[net.arch] CRAY Question

reiter@harvard.UUCP (Ehud Reiter) (04/30/86)

In one of Jack Dongarra's articles on LINPACK performance (Computer Archicture
News, vol 11, no 5 (Dec 83)), he says that a CRAY 1-M executes the benchmark
faster than a CRAY 1-S because the 1-M has slower memory.  I fail to see how it
is even theoretically possible for slower memory to mean higher performance,
and would appreciate someone who knows about CRAY's explaining this to me
(Dongarra talks about a "missed chain-slot").

Thanks.
						Ehud Reiter
						harvard!reiter.UUCP
						reiter@harvard.ARPA

eugene@ames.UUCP (Eugene Miya) (05/01/86)

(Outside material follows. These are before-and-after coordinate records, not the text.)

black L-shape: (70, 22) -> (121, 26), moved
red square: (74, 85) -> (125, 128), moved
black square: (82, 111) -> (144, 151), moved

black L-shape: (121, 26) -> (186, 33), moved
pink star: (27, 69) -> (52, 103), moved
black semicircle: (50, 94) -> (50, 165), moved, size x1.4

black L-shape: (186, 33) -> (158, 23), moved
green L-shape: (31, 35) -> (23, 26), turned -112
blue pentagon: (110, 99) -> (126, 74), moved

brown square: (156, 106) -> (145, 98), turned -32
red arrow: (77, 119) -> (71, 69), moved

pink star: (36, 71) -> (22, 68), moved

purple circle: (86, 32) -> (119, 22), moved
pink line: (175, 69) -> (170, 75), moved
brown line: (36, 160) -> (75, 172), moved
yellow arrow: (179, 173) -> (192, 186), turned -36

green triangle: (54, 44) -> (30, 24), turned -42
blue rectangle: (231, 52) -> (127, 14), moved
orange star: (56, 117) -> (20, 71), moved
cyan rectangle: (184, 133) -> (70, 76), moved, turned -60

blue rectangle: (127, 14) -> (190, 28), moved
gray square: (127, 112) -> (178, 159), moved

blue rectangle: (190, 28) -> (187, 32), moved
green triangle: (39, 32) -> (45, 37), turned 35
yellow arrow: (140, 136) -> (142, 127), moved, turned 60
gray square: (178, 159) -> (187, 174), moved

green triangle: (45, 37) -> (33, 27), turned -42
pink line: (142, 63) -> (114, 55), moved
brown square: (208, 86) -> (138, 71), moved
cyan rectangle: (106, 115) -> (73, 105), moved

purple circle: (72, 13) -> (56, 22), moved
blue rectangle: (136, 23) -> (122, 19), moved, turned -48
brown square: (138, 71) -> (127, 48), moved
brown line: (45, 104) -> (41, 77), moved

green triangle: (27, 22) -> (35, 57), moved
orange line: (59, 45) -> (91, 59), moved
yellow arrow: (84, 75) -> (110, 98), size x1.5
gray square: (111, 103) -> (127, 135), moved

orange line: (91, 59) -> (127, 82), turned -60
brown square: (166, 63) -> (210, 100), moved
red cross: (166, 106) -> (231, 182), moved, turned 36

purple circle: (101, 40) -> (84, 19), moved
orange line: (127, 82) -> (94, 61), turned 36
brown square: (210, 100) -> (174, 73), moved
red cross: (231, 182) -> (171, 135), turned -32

> In one of Jack Dongarra's articles on LINPACK performance
> (Computer Archicture News, vol 11, no 5 (Dec 83)), he says that a
> CRAY 1-M executes the benchmark faster than a CRAY 1-S because the
> 1-M has slower memory.  I fail to see how it
> is even theoretically possible for slower memory to mean higher performance,
> and would appreciate someone who knows about CRAY's explaining this to me
> (Dongarra talks about a "missed chain-slot").
> 						Ehud Reiter

George Spix from Cray Research should be able to this (gas@lanl), but
I've not seen him lately, so I'm give it a shot.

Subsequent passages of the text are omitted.